* WHAT YOU WILL DO: Reproduce the records precisely. Omit every picture.

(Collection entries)
***
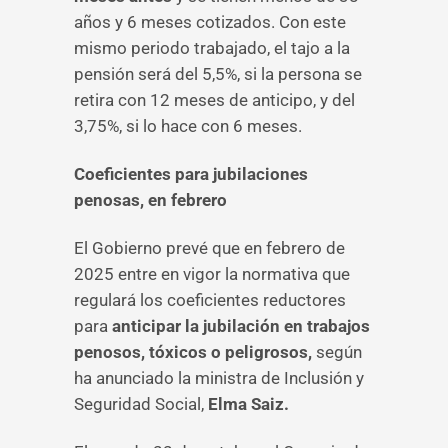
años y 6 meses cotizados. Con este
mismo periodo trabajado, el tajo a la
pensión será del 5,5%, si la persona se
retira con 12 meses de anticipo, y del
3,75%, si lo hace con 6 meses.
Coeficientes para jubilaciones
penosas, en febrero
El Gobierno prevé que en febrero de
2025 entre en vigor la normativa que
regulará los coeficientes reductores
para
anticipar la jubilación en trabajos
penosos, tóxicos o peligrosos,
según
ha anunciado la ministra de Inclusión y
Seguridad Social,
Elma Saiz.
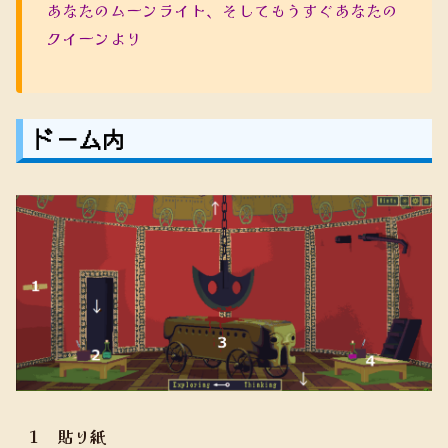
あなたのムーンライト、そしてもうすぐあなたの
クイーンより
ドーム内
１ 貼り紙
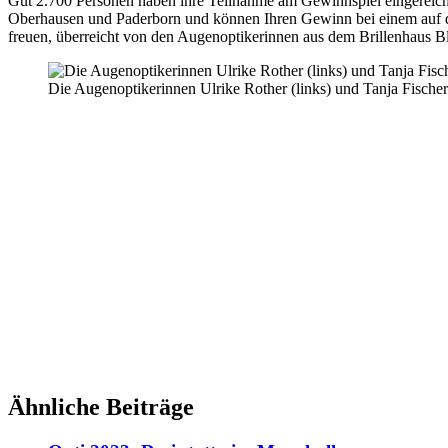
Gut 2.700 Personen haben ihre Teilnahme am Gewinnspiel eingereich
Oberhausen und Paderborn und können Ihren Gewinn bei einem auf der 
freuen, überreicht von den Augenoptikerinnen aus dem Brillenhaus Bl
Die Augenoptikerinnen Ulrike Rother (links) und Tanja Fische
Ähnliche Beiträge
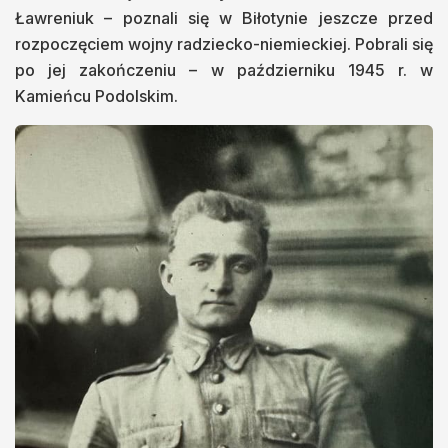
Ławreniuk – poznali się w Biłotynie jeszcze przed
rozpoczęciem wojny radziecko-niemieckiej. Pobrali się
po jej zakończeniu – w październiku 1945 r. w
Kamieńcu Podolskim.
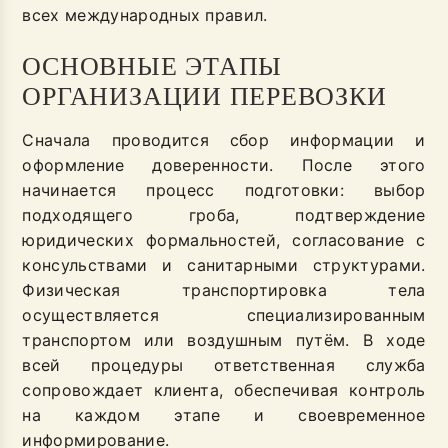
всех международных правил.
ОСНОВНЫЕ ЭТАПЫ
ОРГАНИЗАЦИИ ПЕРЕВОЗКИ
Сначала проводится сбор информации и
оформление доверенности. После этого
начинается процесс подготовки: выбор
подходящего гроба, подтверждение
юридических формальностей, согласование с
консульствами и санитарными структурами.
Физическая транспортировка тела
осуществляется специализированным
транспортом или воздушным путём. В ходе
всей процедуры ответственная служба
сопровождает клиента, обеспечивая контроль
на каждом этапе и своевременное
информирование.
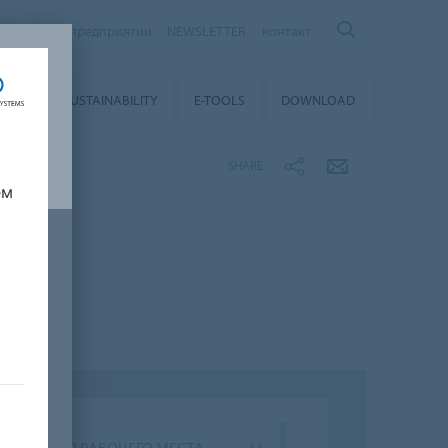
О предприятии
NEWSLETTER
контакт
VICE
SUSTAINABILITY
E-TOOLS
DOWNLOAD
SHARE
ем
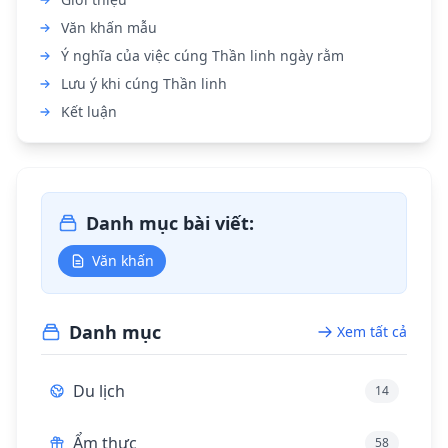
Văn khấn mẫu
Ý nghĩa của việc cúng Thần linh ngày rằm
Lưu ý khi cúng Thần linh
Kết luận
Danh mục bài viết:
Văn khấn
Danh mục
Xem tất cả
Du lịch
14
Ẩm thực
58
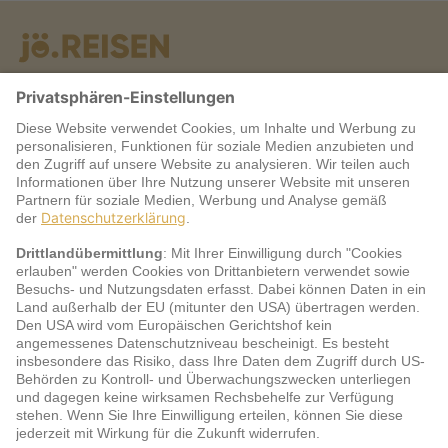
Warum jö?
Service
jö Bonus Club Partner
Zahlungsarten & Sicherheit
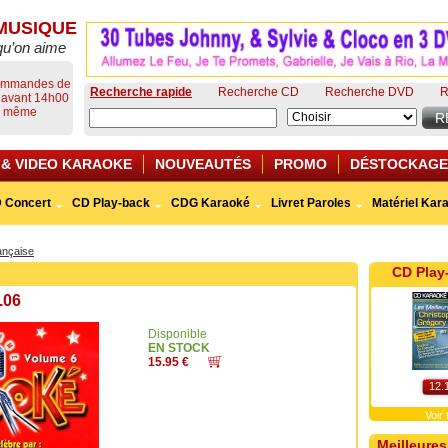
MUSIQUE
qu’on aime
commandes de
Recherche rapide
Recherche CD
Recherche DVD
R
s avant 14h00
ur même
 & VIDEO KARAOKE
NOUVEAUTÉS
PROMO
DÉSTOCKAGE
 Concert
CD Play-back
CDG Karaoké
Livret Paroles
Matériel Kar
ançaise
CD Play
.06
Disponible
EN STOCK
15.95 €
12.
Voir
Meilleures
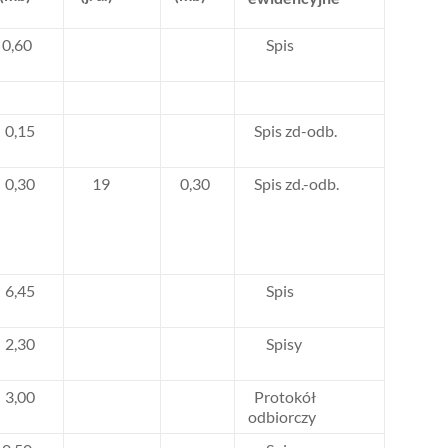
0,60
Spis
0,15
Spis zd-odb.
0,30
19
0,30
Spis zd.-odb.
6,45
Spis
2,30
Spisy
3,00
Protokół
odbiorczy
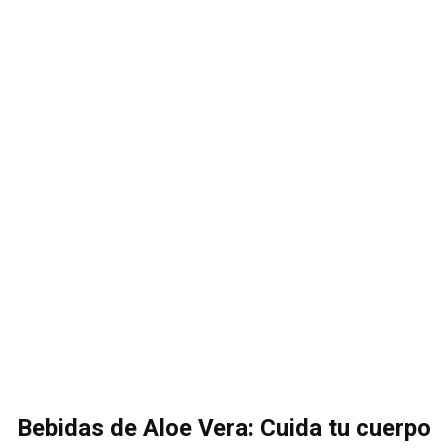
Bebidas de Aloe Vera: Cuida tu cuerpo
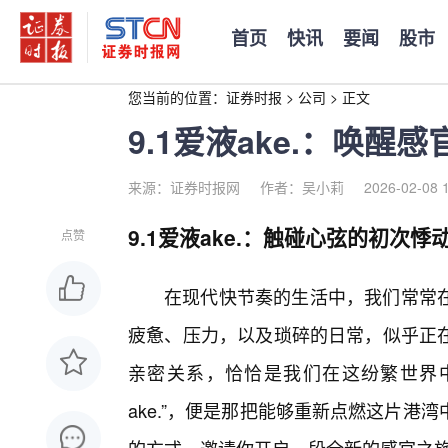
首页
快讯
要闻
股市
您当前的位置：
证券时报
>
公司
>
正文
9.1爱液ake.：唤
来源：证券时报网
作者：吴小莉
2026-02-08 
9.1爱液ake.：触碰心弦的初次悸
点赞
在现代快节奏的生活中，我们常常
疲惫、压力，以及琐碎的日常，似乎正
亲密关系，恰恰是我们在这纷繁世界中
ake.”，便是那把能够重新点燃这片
***
* COMPLETED EXERCISE:
años y 6 meses cotizados. Con este
mismo periodo trabajado, el tajo a la
pensión será del 5,5%, si la persona se
retira con 12 meses de anticipo, y del
3,75%, si lo hace con 6 meses.
Coeficientes para jubilaciones
penosas, en febrero
El Gobierno prevé que en febrero de
2025 entre en vigor la normativa que
regulará los coeficientes reductores
para
anticipar la jubilación en trabajos
penosos, tóxicos o peligrosos,
según
ha anunciado la ministra de Inclusión y
Seguridad Social,
Elma Saiz.
あなたのムーンライト、そしてもうすぐあなたの
クイーンより
ドーム内
１ 貼り紙
Gut 2.700 Personen haben ihre Teilnahme am Gewinnspiel eingereich
Oberhausen und Paderborn und können Ihren Gewinn bei einem auf der 
freuen, überreicht von den Augenoptikerinnen aus dem Brillenhaus Bl
Die Augenoptikerinnen Ulrike Rother (links) und Tanja Fische
Ähnliche Beiträge
Ławreniuk – poznali się w Biłotynie jeszcze przed
rozpoczęciem wojny radziecko-niemieckiej. Pobrali się
po jej zakończeniu – w październiku 1945 r. w
Kamieńcu Podolskim.
всех международных правил.
ОСНОВНЫЕ ЭТАПЫ
ОРГАНИЗАЦИИ ПЕРЕВОЗКИ
Сначала проводится сбор информации и
оформление доверенности. После этого
начинается процесс подготовки: выбор
подходящего гроба, подтверждение
юридических формальностей, согласование с
консульствами и санитарными структурами.
Физическая транспортировка тела
осуществляется специализированным
транспортом или воздушным путём. В ходе
всей процедуры ответственная служба
сопровождает клиента, обеспечивая контроль
на каждом этапе и своевременное
информирование.
О предприятии
NEWSLETTER
контакт
VICE
SUSTAINABILITY
E-TOOLS
DOWNLOAD
SHARE
ем
Văn khấn mẫu
Ý nghĩa của việc cúng Thần linh ngày rằm
Lưu ý khi cúng Thần linh
Kết luận
Danh mục bài viết:
Văn khấn
Danh mục
Xem tất cả
Du lịch
14
Ẩm thực
58
Warum jö?
Service
jö Bonus Club Partner
Zahlungsarten & Sicherheit
MUSIQUE
qu’on aime
commandes de
Recherche rapide
Recherche CD
Recherche DVD
R
s avant 14h00
ur même
 & VIDEO KARAOKE
NOUVEAUTÉS
PROMO
DÉSTOCKAGE
 Concert
CD Play-back
CDG Karaoké
Livret Paroles
Matériel Kar
ançaise
CD Play
.06
Disponible
EN STOCK
15.95 €
12.
Voir
Meilleures
0,60
Spis
0,15
Spis zd-odb.
0,30
19
0,30
Spis zd.-odb.
6,45
Spis
2,30
Spisy
3,00
Protokół
odbiorczy
Bebidas de Aloe Vera: Cuida tu cuerpo
首页
快讯
要闻
股市
您当前的位置：
证券时报
>
公司
>
正文
9.1爱液ake.：唤
来源：证券时报网
作者：吴小莉
2026-02-08 
9.1爱液ake.：触碰心弦的初次悸
点赞
在现代快节奏的生活中，我们常常
疲惫、压力，以及琐碎的日常，似乎正
亲密关系，恰恰是我们在这纷繁世界中
ake.”，便是那把能够重新点燃这片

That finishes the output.